▶ What the exercise asks
Reproduce the complete set of records, exactly as they appear.
Segment Start: Data for the task
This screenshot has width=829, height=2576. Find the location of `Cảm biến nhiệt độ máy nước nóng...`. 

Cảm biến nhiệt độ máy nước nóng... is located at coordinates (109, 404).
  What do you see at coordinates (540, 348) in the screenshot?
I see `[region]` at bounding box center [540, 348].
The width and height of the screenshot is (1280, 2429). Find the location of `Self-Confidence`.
Segment End: Data for the task
▶ Worked solution
This screenshot has width=829, height=2576. Find the location of `Cảm biến nhiệt độ máy nước nóng...`. 

Cảm biến nhiệt độ máy nước nóng... is located at coordinates (109, 404).
  What do you see at coordinates (540, 348) in the screenshot?
I see `[region]` at bounding box center [540, 348].
The width and height of the screenshot is (1280, 2429). Find the location of `Self-Confidence`.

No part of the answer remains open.